# H&R 22 Special



## Richard C (Mar 30, 2010)

Greetings, I just came into a H&R 22 Special. It is a top break 6" barrel. On the right side of the barrel is 22 Rim Fire. On the left side of the barrel is H&R 22 Special. It is a built on a 38 frame. 
Question: The cylinder is 1.248" in length. There is no step in the chamber. I'm wondering if it was made this way or has been reamed out. I would appreciate hearing what you think.
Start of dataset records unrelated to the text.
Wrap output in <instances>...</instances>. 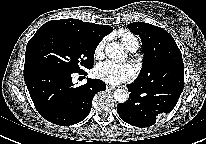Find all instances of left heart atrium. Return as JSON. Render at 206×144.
<instances>
[{
    "instance_id": "1",
    "label": "left heart atrium",
    "mask_w": 206,
    "mask_h": 144,
    "mask_svg": "<svg viewBox=\"0 0 206 144\" xmlns=\"http://www.w3.org/2000/svg\"><path fill=\"white\" fill-rule=\"evenodd\" d=\"M95 75L108 84L117 85L133 79L135 69L131 64L106 61L96 67Z\"/></svg>"
}]
</instances>
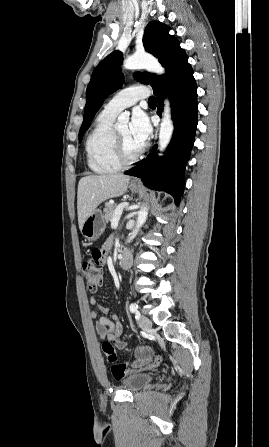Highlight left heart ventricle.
<instances>
[{
    "label": "left heart ventricle",
    "mask_w": 269,
    "mask_h": 447,
    "mask_svg": "<svg viewBox=\"0 0 269 447\" xmlns=\"http://www.w3.org/2000/svg\"><path fill=\"white\" fill-rule=\"evenodd\" d=\"M116 132L120 140L122 141L126 149V152L129 156H134L141 151L144 144H141L132 137L129 126L117 130Z\"/></svg>",
    "instance_id": "obj_1"
}]
</instances>
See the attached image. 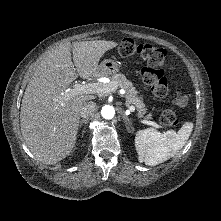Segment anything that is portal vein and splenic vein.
<instances>
[{
    "mask_svg": "<svg viewBox=\"0 0 221 221\" xmlns=\"http://www.w3.org/2000/svg\"><path fill=\"white\" fill-rule=\"evenodd\" d=\"M116 88L107 86L105 84L101 83H88V84H79L75 83L72 89H67L64 93L65 97L67 99L74 97L76 95L80 94H104V93H110L114 92ZM135 108L133 106L129 107V111H134ZM145 124L154 126L156 128H160V126L152 121H144Z\"/></svg>",
    "mask_w": 221,
    "mask_h": 221,
    "instance_id": "obj_1",
    "label": "portal vein and splenic vein"
}]
</instances>
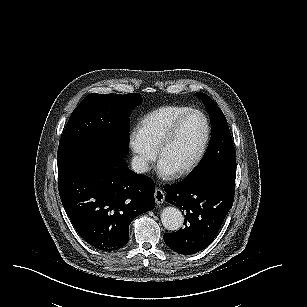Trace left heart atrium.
<instances>
[{"mask_svg":"<svg viewBox=\"0 0 307 307\" xmlns=\"http://www.w3.org/2000/svg\"><path fill=\"white\" fill-rule=\"evenodd\" d=\"M159 173L163 176L164 181L173 182L177 177V171L174 168H170V163L167 160H162L158 164Z\"/></svg>","mask_w":307,"mask_h":307,"instance_id":"obj_1","label":"left heart atrium"}]
</instances>
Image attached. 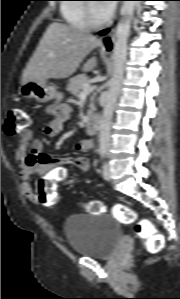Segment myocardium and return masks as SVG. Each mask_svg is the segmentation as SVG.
Returning <instances> with one entry per match:
<instances>
[{
	"mask_svg": "<svg viewBox=\"0 0 180 299\" xmlns=\"http://www.w3.org/2000/svg\"><path fill=\"white\" fill-rule=\"evenodd\" d=\"M86 10V19L89 27L91 28H101L109 24L111 21V16H107L103 20H96L93 14V6L92 4H86L85 5Z\"/></svg>",
	"mask_w": 180,
	"mask_h": 299,
	"instance_id": "f54148a6",
	"label": "myocardium"
}]
</instances>
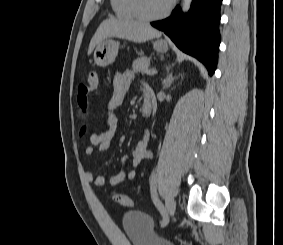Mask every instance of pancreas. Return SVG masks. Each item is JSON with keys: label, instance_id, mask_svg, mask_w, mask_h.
<instances>
[{"label": "pancreas", "instance_id": "1", "mask_svg": "<svg viewBox=\"0 0 283 245\" xmlns=\"http://www.w3.org/2000/svg\"><path fill=\"white\" fill-rule=\"evenodd\" d=\"M150 65V58L141 57L133 61L132 68L136 73H146Z\"/></svg>", "mask_w": 283, "mask_h": 245}]
</instances>
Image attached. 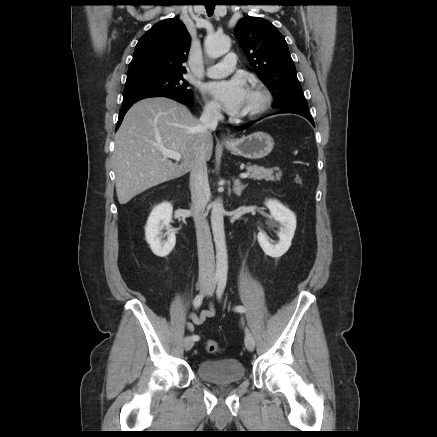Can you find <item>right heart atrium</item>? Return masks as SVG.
Wrapping results in <instances>:
<instances>
[{
    "label": "right heart atrium",
    "mask_w": 437,
    "mask_h": 437,
    "mask_svg": "<svg viewBox=\"0 0 437 437\" xmlns=\"http://www.w3.org/2000/svg\"><path fill=\"white\" fill-rule=\"evenodd\" d=\"M204 114L208 117L219 116V108L213 101H206L204 106Z\"/></svg>",
    "instance_id": "1"
}]
</instances>
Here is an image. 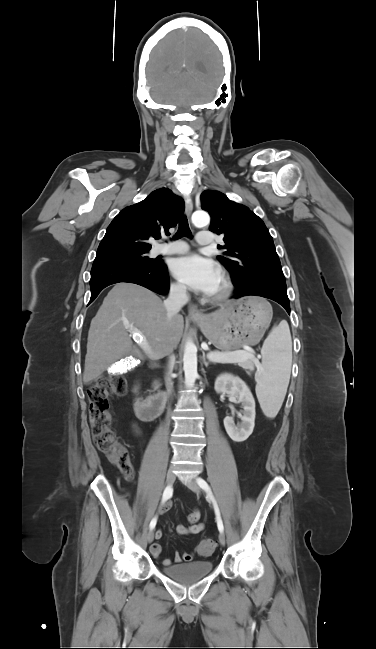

Thanks Richard

I'd like to post a picture but don't see how.


----------



## thelonerang3r (Jul 30, 2009)

I can't help with you with questions about the gun, but to post a picture check out:

http://handgunforum.net/showthread.php?t=13283

http://handgunforum.net/showthread.php?t=2475


----------



## Bob Wright (May 10, 2006)

Richard C said:


> Greetings, I just came into a H&R 22 Special. It is a top break 6" barrel. On the right side of the barrel is 22 Rim Fire. On the left side of the barrel is H&R 22 Special. It is a built on a 38 frame.
> Question: The cylinder is 1.248" in length. There is no step in the chamber. I'm wondering if it was made this way or has been reamed out. I would appreciate hearing what you think. Thanks Richard
> 
> I'd like to post a picture but don't see how.


Not too sure about the ".22 Special" marking, could be chambered for the .22 Rem. and .22 Win. Auto cartridges. These rounds were made for the .22 Auto rifles and had cases slightly larger in diameter than the .22 L.R. cartridges. There was also a .22 Win. Rim Fire (not the .22 Win. Mag) that was used in some revolvers. But many inexpensive revolvers had no stepped chambers.

Bob Wright


----------